JOACHIM LOTTMANN ÜBER MARX 2.0DIE OH-LORD-SEMANTIK BEI MICHAEL JACKSONS TRAUERFEIER IST UNÜBERBOTEN
: Gefühle lügen nicht

Dass Michael Jackson „der größte Entertainer war, der je lebte“ (Berry Gordy), wurde sogar durch seine Trauerfeier augenfällig. Denn es war auch die tollste Beerdigung, die je lebende Menschen ausgerichtet haben. Niemals zuvor wurden Gefühle derart bewegend in Szene gesetzt wie beim größten TV-Ereignis aller Zeiten (1,35 Milliarden Zuschauer).

Bei Michael Jackson schien plötzlich die gesamte schwarze Bürgerrechtsbewegung von Martin Luther King bis Barack Obama angetreten. Und schwarze Prediger, Politiker, Musiker. Sie alle boten vor allem eines: echte Trauer.
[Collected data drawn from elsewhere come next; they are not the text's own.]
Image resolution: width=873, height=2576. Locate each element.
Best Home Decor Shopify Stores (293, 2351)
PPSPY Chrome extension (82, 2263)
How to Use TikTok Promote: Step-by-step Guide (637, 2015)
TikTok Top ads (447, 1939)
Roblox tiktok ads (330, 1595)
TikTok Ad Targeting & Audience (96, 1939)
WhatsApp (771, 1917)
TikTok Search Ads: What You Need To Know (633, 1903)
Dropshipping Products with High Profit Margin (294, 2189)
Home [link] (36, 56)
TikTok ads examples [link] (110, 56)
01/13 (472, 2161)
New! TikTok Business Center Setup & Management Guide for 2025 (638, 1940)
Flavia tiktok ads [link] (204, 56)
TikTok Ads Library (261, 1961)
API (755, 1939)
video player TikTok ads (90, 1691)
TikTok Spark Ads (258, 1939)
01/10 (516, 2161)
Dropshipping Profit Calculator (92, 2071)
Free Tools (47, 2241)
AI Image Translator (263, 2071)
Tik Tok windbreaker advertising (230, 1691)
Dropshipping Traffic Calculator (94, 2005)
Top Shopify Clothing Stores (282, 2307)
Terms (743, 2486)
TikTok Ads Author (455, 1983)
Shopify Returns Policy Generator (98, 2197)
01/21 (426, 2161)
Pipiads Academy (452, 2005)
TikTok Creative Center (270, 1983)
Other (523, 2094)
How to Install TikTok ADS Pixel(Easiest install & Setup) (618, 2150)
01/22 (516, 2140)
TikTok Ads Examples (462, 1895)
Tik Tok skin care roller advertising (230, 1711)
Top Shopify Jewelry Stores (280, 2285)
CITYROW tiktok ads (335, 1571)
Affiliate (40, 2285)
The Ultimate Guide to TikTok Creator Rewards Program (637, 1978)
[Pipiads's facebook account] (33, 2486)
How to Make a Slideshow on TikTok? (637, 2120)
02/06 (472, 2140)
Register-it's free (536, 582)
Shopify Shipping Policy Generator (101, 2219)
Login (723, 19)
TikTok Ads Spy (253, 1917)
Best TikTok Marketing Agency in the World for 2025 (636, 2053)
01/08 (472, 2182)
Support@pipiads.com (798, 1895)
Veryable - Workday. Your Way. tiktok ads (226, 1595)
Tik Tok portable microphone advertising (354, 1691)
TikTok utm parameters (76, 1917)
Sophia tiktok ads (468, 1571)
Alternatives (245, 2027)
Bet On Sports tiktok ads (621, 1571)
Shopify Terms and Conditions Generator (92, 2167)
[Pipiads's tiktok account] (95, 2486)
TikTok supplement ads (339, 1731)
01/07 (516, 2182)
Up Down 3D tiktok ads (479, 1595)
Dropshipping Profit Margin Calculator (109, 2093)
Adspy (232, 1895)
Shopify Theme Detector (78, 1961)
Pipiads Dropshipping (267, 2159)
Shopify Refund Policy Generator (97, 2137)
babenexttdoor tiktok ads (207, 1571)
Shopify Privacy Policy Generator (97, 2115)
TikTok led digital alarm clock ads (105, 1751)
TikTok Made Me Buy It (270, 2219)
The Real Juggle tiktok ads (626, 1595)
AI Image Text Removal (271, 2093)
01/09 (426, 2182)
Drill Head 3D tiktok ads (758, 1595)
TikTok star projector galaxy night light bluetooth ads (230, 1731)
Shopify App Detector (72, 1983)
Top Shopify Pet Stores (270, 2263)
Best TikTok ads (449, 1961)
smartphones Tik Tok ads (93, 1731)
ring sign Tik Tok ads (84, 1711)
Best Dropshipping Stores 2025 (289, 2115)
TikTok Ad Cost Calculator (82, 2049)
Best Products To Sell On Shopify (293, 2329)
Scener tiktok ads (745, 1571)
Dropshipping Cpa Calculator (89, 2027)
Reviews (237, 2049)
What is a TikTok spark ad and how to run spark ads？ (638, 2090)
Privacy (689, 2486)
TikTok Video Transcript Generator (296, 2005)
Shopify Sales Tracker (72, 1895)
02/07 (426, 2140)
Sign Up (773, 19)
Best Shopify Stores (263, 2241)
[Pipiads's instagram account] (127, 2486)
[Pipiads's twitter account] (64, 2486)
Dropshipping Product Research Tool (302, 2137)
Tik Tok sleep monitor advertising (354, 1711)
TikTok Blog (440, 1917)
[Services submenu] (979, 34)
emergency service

Und sie artikulierten sie auf verblüffend variable Weise. Nämlich jeder anders. Und doch jeder persönlich. Man konnte nicht anders, als ergriffen zu sein. Bestimmt haben noch niemals zuvor in der Geschichte so viele Menschen gleichzeitig geweint.

Vielleicht ging es auch nur so: Die enorme Stimmigkeit, die ganze Ästhetik der choreografierten Emotionen, die ganze wuchtige Oh-Lord-Semantik wäre sonst vielleicht ins Rutschen gekommen. Denn der christliche Gott wurde in fast jeder der zehn Reden bemüht: das ewige Leben, das Jenseits, das Sitzen zur Rechten Gottes, die Aufgabe, die der Höchste uns gestellt hat.

Als Jacko im Goldsarg wie ein Pharao zu dem Gospel „We are going to see the king“ hereingetragen wurde, konnte man die Sache noch als geschmacklos missverstehen. Doch bald wurde klar: Hier findet ein Gottesdienst der Black Community statt. In der Innenwelt sozusagen. Und man rieb sich die Augen: Nichts galt mehr, was in der Außenwelt, sprich den Medien, jahrzehntelang gegolten hatte. Der Kinderficker, der Pädophile, der Psychopath, der menschenscheue Einzelgänger, der haltlose Drogenkonsument, der hässliche Freak: verschwunden, kein Wort davon. Die Millionen Tonnen Unrat, die wie selbstverständlich von den Medien über Jackson ausgekübelt wurden: plötzlich weg, wie nie gewesen! Ein Reverend drückte es so aus: „Du warst nicht seltsam, Michael. Seltsam war das, was man an dich rangetragen hat.“ (Auf Deutsch: Nicht Katharina Blum ist seltsam, die Bild-Zeitung ist es.)

Auch wurde überraschenderweise gar nicht der Musiker geehrt, sondern der Mensch. Keiner sprach über die Songs, sondern alle über Jacksons überirdische Freundlichkeit, Höflichkeit, Zurückhaltung, Güte, Loyalität, Sensibilität, Menschenliebe, soziale Verantwortung, politisches Engagement und und und. Er besuchte Soldaten im Lazarett. Er kämpfte gegen den Hunger, gegen Gewalt, gegen Rassentrennung, für die Umwelt, für einen besseren Planeten, für die Kinder, für … halt! Da war es dann doch, das Unwort: Kinder. Und schon stehen schon wieder hundert davon auf der Bühne und singen „We are the world“. Es sieht nur diesmal ganz anders aus. So wie die elfjährige Tochter Paris Katherine, die schluchzt, ihr Daddy sei der Beste gewesen. So wie der einstimmige Freispruch in allen zehn Punkten damals im Kinderschänderprozess. So wie Brooke Shields, die mit erstickender Stimme Anekdoten aus ihrer lebenslangen Freundschaft mit Michael erzählt. 13 war sie, als sie sich kennenlernten.

Zweieinhalb Stunden lang konnten wir einen tiefen Blick in die Innenwelt dieses Stars werfen – was wir da sahen, hat uns gefallen. Zeige mir deine Freunde, und ich sage dir, wer du bist. Vielleicht ziehen nicht wenige der 1,35 Milliarden Zuschauer die einzig logische Lehre daraus: Traue nie wieder den Medien.